Comme l'année dernière, comme lors de la saison 2007-2008 également, l'OM possède quasiment son billet pour l'Europa League, l'ex-Coupe de l'UEFA qui présente certains charmes mais n'a pas le prestige et les retombées financières - loin s'en faut - de la Ligue des champions.
L'OM se retrouve donc au milieu de ce gué-là, contraint au braquage à San Siro pour laisser derrière lui l'équipe lombarde.
Il a quelques raisons d'y croire.
D'abord parce que au match aller, le Milan avait longtemps été bousculé, nonobstant son pedigree. Inzaghi avait saisi l'aubaine de deux erreurs individuelles défensives pour annihiler les efforts de tout un match, notamment d'une emballante seconde période marquée par un très gros engagement. L'OM était apparu sans complexe, prêt à en découdre, mais encore naïf.
Thèse de l'exploit
La piqûre de rappel au Real, où l'OM tint le choc avec panache toute une mi-temps avant de flancher sur le même genre de fautes, a confirmé paradoxalement que le potentiel était là.
Dans un style différent, les deux tests que vient de livrer la formation de Didier Deschamps, de retour en Italie où il officia avec succès à la Juventus comme joueur puis entraîneur, ont donné de l'épaisseur à la thèse de l'exploit. À Lyon, dans un scénario fabuleux (5-5), puis méthodiquement devant le Paris-SG (1-0), l'OM a en effet distillé une impression de puissance de bon augure. Son sort milanais dépendra ainsi pour beaucoup de sa faculté à resserrer de nouveau ses lignes et à faire parler sa dimension athlétique.

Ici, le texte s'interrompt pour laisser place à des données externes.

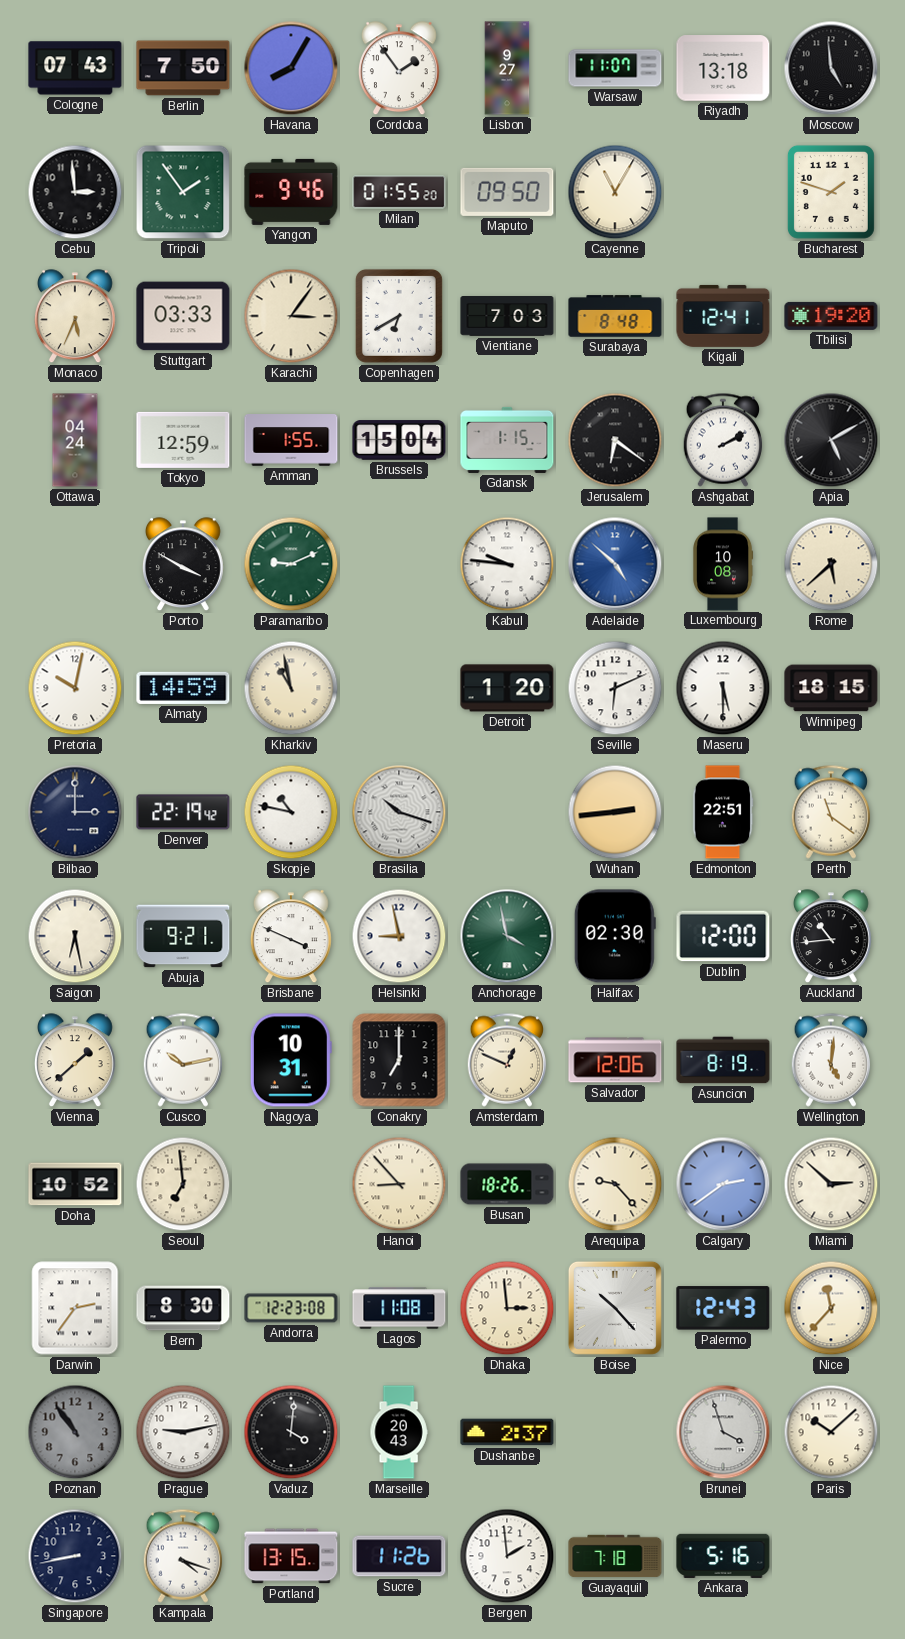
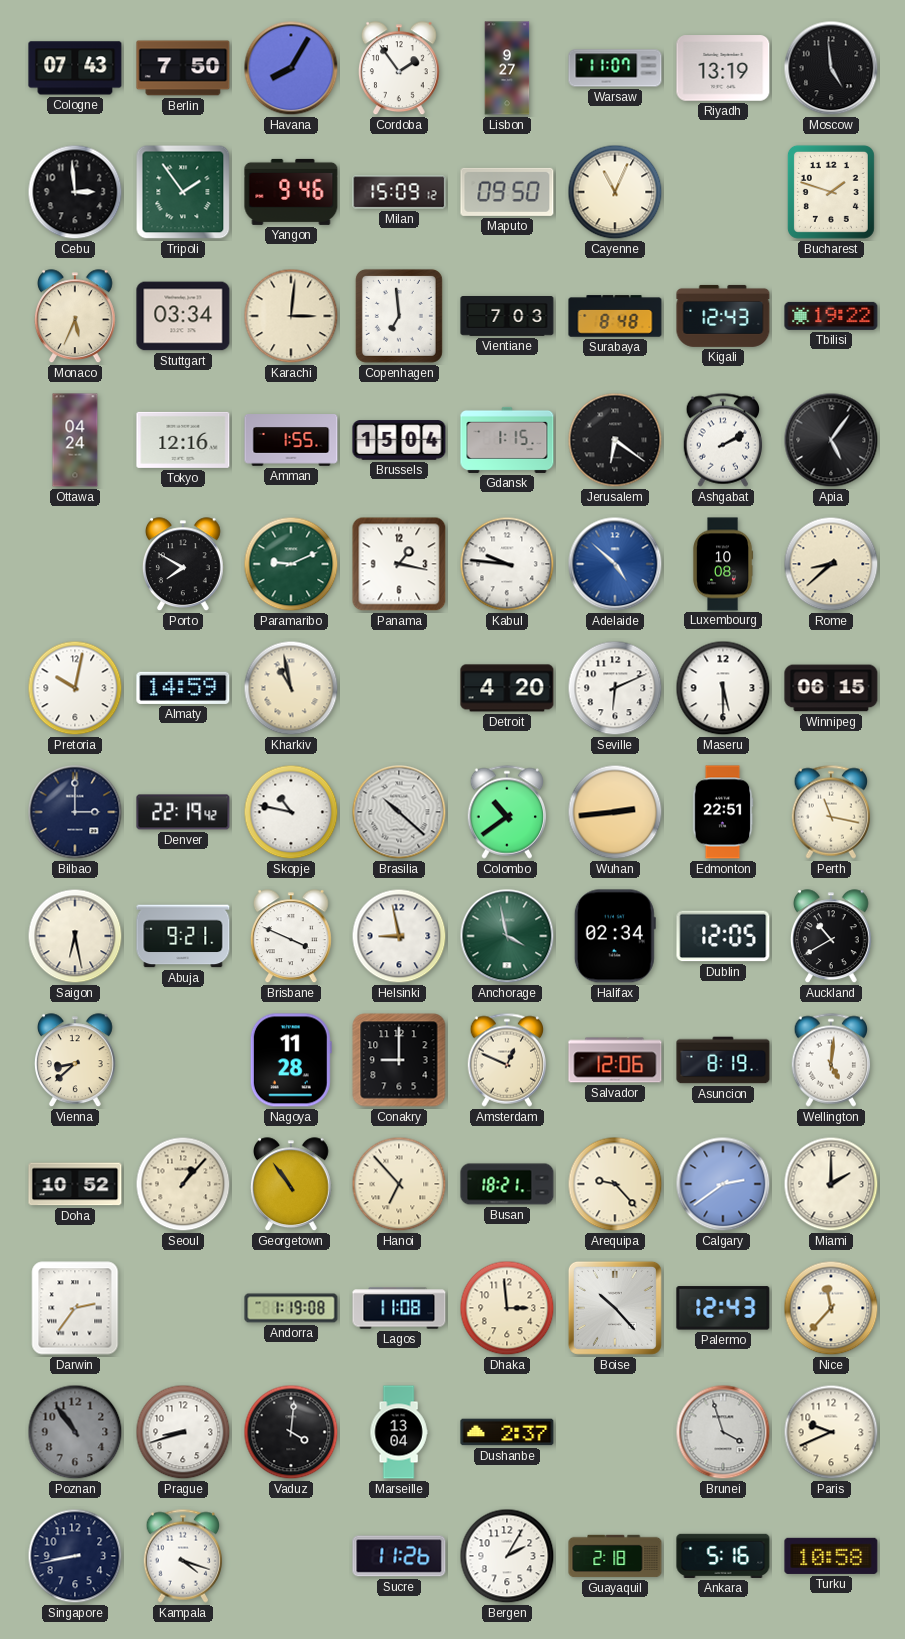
Riyadh: 13:18 -> 13:19
Milan: 01:55 -> 15:09
Cayenne: 11:05 -> 11:04
Stuttgart: 03:33 -> 03:34
Karachi: 3:06 -> 3:01
Copenhagen: 6:40 -> 6:59
Kigali: 12:41 -> 12:43
Tbilisi: 19:20 -> 19:22
Tokyo: 12:59 -> 12:16
Apia: 5:10 -> 5:06
Porto: 3:50 -> 7:50
Panama: none -> 1:17
Rome: 5:38 -> 8:38
Detroit: 1:20 -> 4:20
Winnipeg: 18:15 -> 06:15
Brasilia: 10:18 -> 10:22
Colombo: none -> 10:39
Perth: 11:21 -> 11:17
Halifax: 02:30 -> 02:34
Dublin: 12:00 -> 12:05
Auckland: 10:44 -> 10:40
Vienna: 1:38 -> 8:38
Cusco: 10:13 -> none
Nagoya: 10:31 -> 11:28
Conakry: 7:00 -> 9:00
Seoul: 6:59 -> 1:07
Georgetown: none -> 10:54
Hanoi: 8:53 -> 6:53
Busan: 18:26 -> 18:21
Miami: 2:52 -> 2:00
Bern: 8:30 -> none
Andorra: 12:23 -> 1:19
Prague: 9:13 -> 8:42
Marseille: 20:43 -> 13:04
Paris: 10:08 -> 9:41
Portland: 13:15 -> none
Bergen: 1:59 -> 2:05
Guayaquil: 7:18 -> 2:18
Turku: none -> 10:58
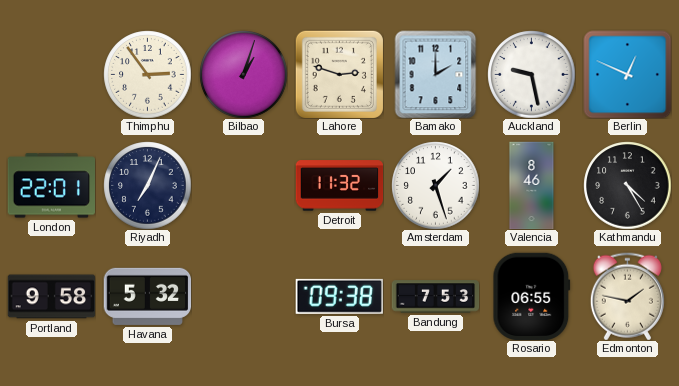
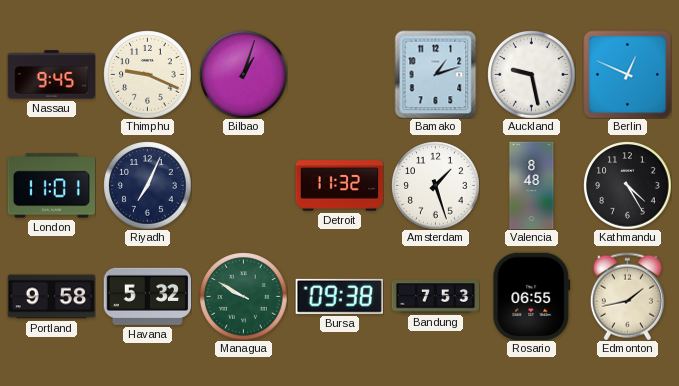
Nassau: none -> 9:45
Thimphu: 2:54 -> 9:19
Lahore: 2:48 -> none
Bamako: 2:00 -> 1:12
London: 22:01 -> 11:01
Valencia: 8:46 -> 8:48
Managua: none -> 9:50
Edmonton: 1:47 -> 1:43
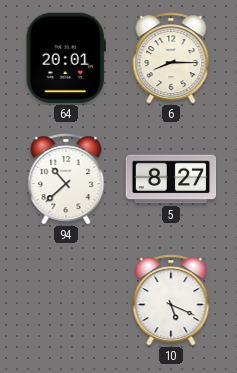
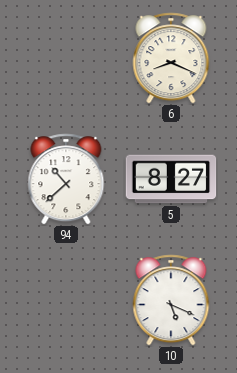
64: 20:01 -> none
6: 8:15 -> 8:19
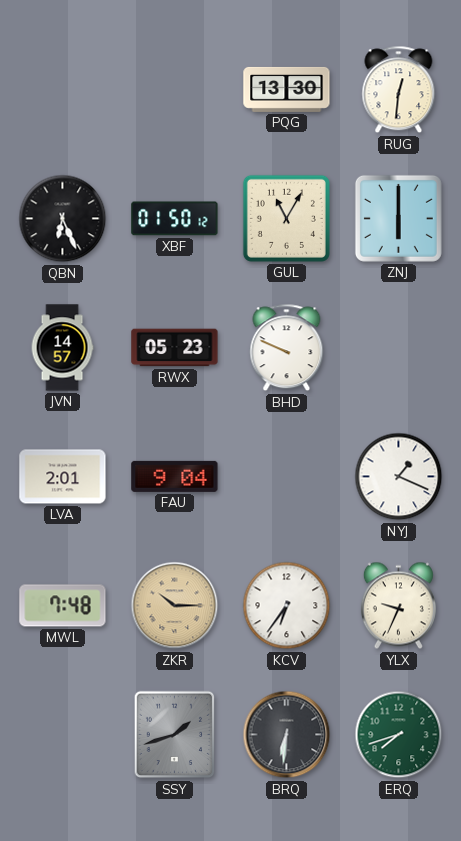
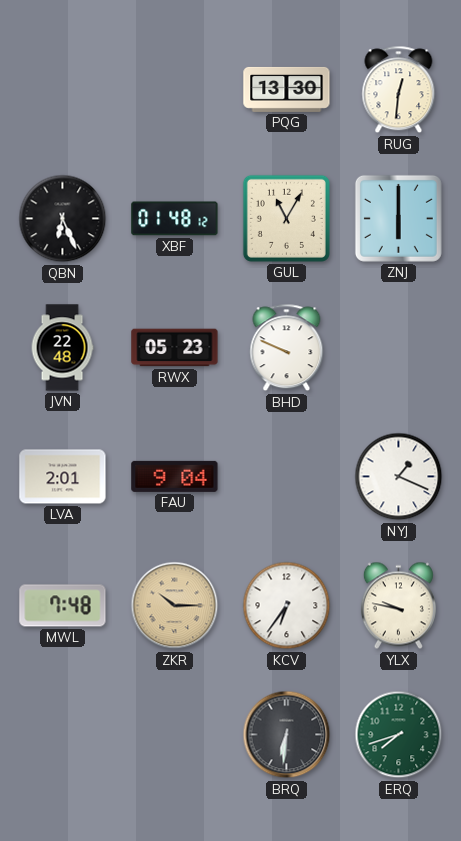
XBF: 01:50 -> 01:48
JVN: 14:57 -> 22:48
YLX: 9:34 -> 9:47
SSY: 1:42 -> none
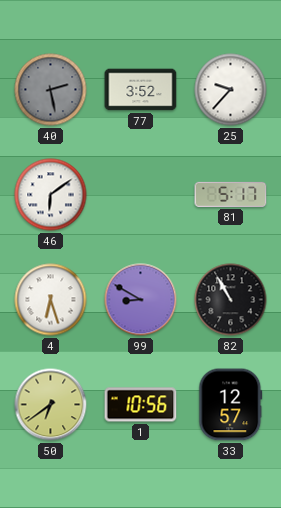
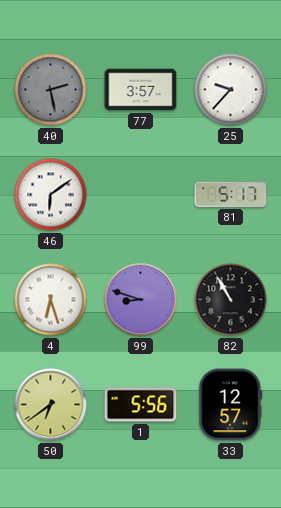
77: 3:52 -> 3:57
99: 8:50 -> 8:48
1: 10:56 -> 5:56
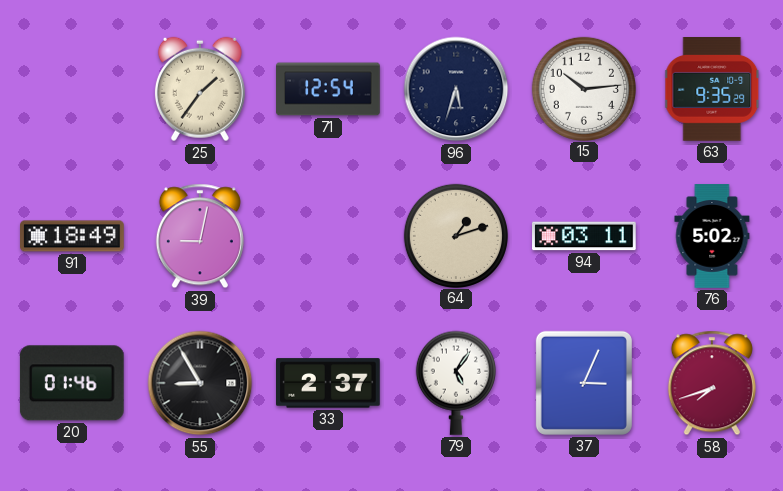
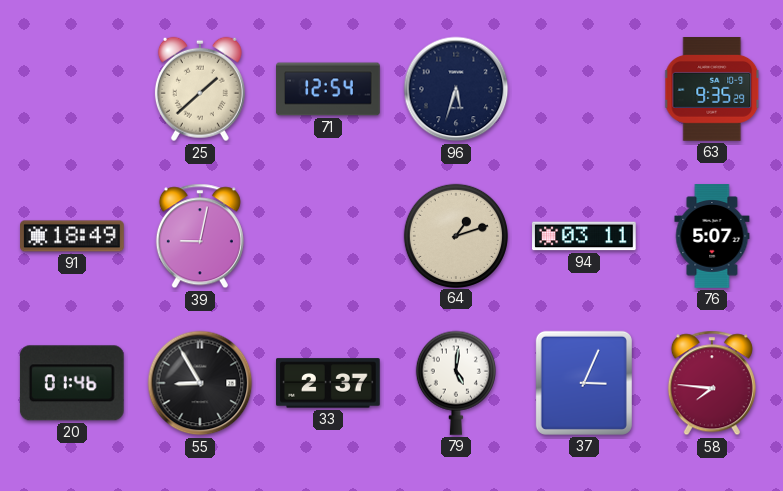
25: 1:36 -> 1:38
15: 10:14 -> none
76: 5:02 -> 5:07
79: 5:06 -> 5:01
58: 7:42 -> 7:46
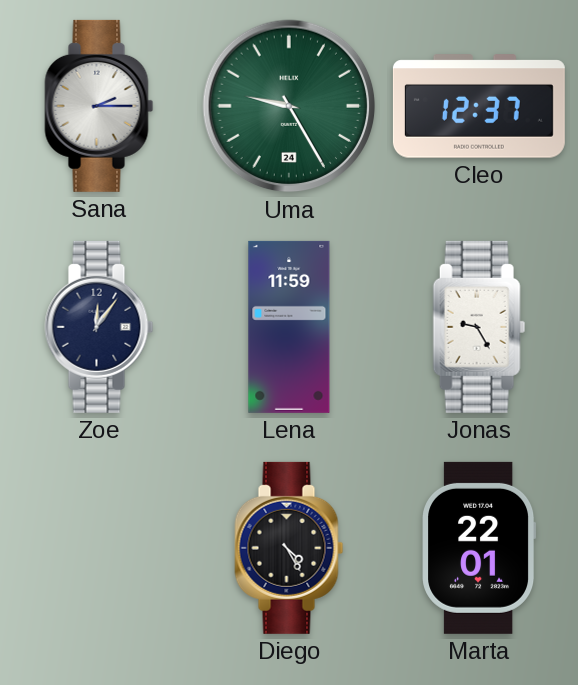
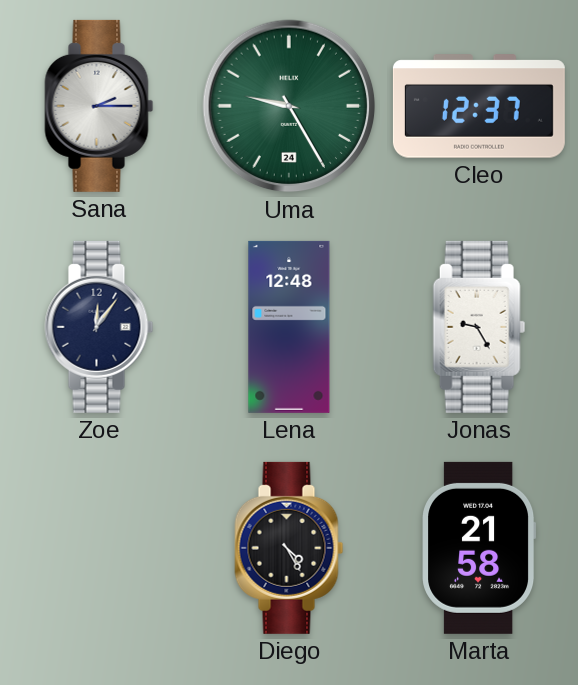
Lena: 11:59 -> 12:48
Marta: 22:01 -> 21:58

« Nous avons plus de certitudes et de repères, dans le don de soi, la capacité à faire des efforts ensemble et la protection de notre but, assure le milieu Fabrice Abriel. Nous attaquerons, mais avec toujours le souci de sécuriser, contrairement à l'aller. Je crois aussi que nous n'en sommes plus aujourd'hui au stade de regarder l'adversaire. Nous ne regardons plus les noms. Nous n'avons plus ce sentiment d'appréhension, que nous avons aussi connu à Madrid. »
Certitudes contre reconquête
Un discours décomplexé, que les 4 200 supporteurs marseillais apprécieront. Hors finales, il s'agit là de la deuxième plus importante colonie de fans marseillais en déplacement depuis avril 2004 et un déplacement victorieux à... San Siro, contre l'Inter (0-1), en quarts de finale de la Coupe de l'UEFA. Ce soir-là, ils étaient 7 000.
Si besoin est, l'OM peut aussi se trouver l'histoire comme alliée : en 1991, Papin et consorts avaient joliment bousculé le grand Milan AC en quarts de finale aller de la Ligue des champions (1-1).
Le club lombard n'est certes plus le cador européen qu'il était.
Mais après un début de saison peu glorieux, le voici de nouveau en état de marche. Il vient d'aligner 9 matches sans défaite, dont six victoires sur les huit dernières rencontres. Le Real Madrid en a fait les frais à Santiago Bernabeu (2-3).
Sous la direction du Brésilien Leonardo, le Milan s'est surtout retrouvé une organisation et une âme en attaque, où Ronaldinho renaît à la vie, comme son compatriote Pato. Certitudes marseillaises contre reconquête milanaise : sur le papier, ce choc promet.